La découverte d’un troisième drone et de ce qui pourrait être un explosif militaire près de l’aéroport de Leipzig/Halle a ajouté une pièce à un dossier déjà sensible. Les enquêteurs allemands estiment qu’un premier drone chargé d’explosifs devait frapper un avion cargo ukrainien Antonov utilisé pour des transports liés à la défense. L’engin n’a pas explosé, apparemment à cause d’un problème de détonateur.
La question de l’auteur reste ouverte. Le gouvernement allemand n’a pas officiellement attribué l’opération à la Russie. Des sources de sécurité allemandes voient cependant des ressemblances avec des opérations antérieures, et des évaluations américaines rapportées par la presse jugent une implication russe probable. Moscou rejette régulièrement les accusations de sabotage en Europe. Dans le dossier de Leipzig, la responsabilité russe reste donc une hypothèse sérieuse mais non judiciairement établie.

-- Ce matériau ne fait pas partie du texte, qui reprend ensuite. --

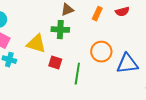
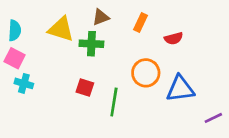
red semicircle: (122, 12) -> (174, 38), moved
yellow triangle: (36, 44) -> (61, 29), moved

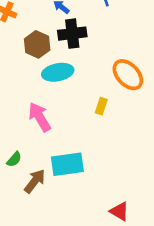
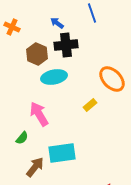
yellow rectangle: (101, 106) -> (90, 105), turned 32
green semicircle: (14, 159) -> (22, 138), moved

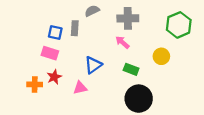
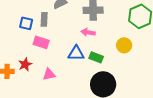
pink arrow: (122, 42) -> (88, 32), turned -32
pink rectangle: (50, 53) -> (41, 42), moved
blue triangle: (93, 65) -> (76, 53), moved, turned 36

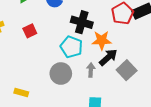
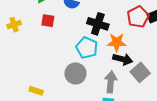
red square: (30, 31) -> (48, 21), moved, turned 32
black arrow: (108, 57) -> (123, 59), turned 54
gray arrow: (91, 70) -> (111, 82), moved, size x1.5

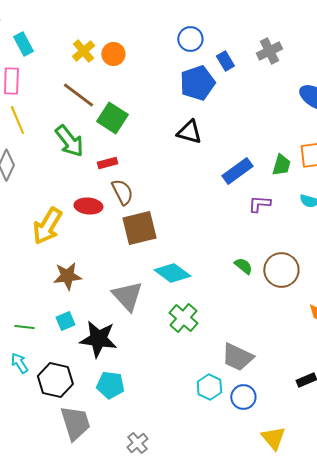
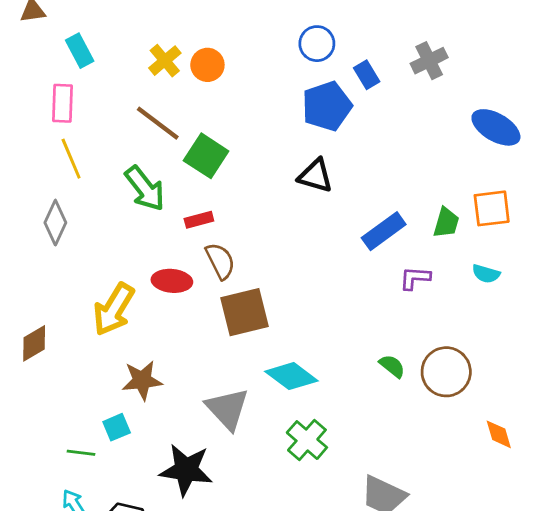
cyan square: (65, 321) -> (117, 427), moved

Le dossier de Stuttgart se situe à un autre niveau de preuve. Le 18 août, un tribunal a condamné un Ukrainien de 30 ans pour activité d’agent à des fins de sabotage. Il avait organisé l’envoi de colis équipés de traceurs GPS depuis l’Allemagne vers l’Ukraine afin de cartographier des itinéraires logistiques. Selon le tribunal, l’opération avait été lancée par une entité étatique russe non nommée. Deux autres prévenus ont été acquittés et les juges n’ont pas retenu l’existence d’un incendie criminel concret déjà convenu.
Eurojust a également apporté en mars un élément majeur sur les colis auto-inflammables de 2024. L’agence européenne a indiqué que 22 suspects en Lituanie et en Pologne étaient soupçonnés d’avoir travaillé pour le renseignement militaire russe. Des colis avaient pris feu ou explosé en Allemagne, en Pologne et au Royaume-Uni. L’enquête illustre une méthode fondée sur des intermédiaires, des recrutements à distance et l’utilisation de réseaux logistiques ordinaires.

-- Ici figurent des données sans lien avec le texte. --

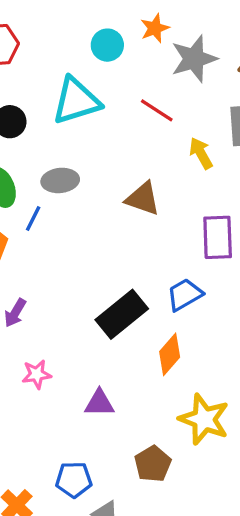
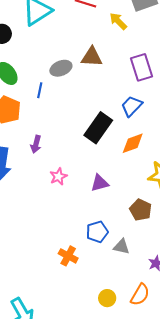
gray ellipse: (60, 180) -> (61, 68), moved
blue line: (33, 218) -> (40, 90), moved
orange diamond: (170, 354) -> (133, 143), turned 45

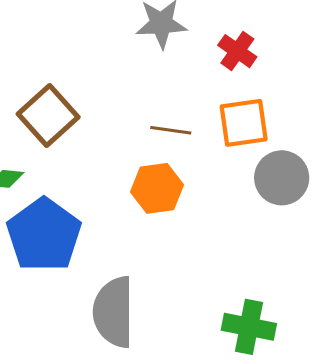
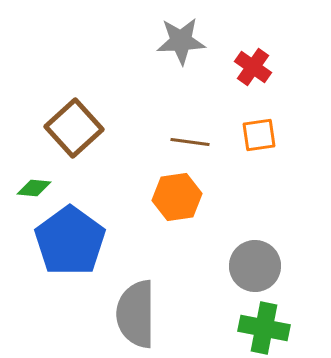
orange square: (244, 123) -> (259, 135), size x0.7
gray circle: (282, 178) -> (255, 266), moved

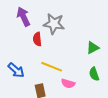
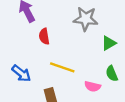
gray star: (54, 24) -> (86, 19), moved
pink semicircle: (68, 83) -> (93, 86), moved

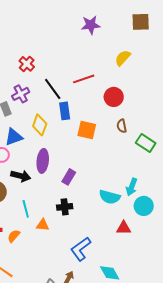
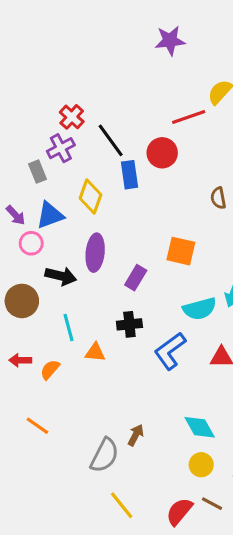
red cross: (27, 64) -> (72, 117), moved
red line: (84, 79) -> (189, 117), moved
red circle: (114, 97) -> (162, 153), moved
orange square: (87, 130) -> (181, 251), moved
cyan semicircle: (110, 197) -> (200, 309), turned -30
blue L-shape: (81, 249) -> (170, 351), moved

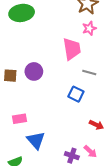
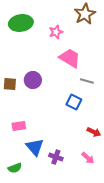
pink star: (89, 28) -> (56, 32), moved
pink trapezoid: (72, 49) -> (70, 58), turned -50
purple cross: (72, 156) -> (56, 157), moved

Près de Berlin, les autorités allemandes ont découvert un dépôt professionnel contenant deux armes de poing et des munitions. Le ministre de l’Intérieur Alexander Dobrindt a déclaré que ces armes étaient probablement destinées à des attaques. Un suspect est détenu en Roumanie. Des médias allemands, citant les services, présentent le dépôt comme un possible stock d’agents russes. Le parquet n’a toutefois pas rendu publique de conclusion définitive établissant un commanditaire russe.
À Tallinn, un incendie a touché un bâtiment utilisé par Milrem Robotics, entreprise de défense qui produit des systèmes militaires sans pilote. Trois citoyens lettons ont été arrêtés. Le service de sécurité letton enquête sur un incendie volontaire et sur une possible assistance à un État étranger. Le Premier ministre estonien a déclaré qu’une implication russe faisait partie des pistes. Là encore, elle n’est pas établie.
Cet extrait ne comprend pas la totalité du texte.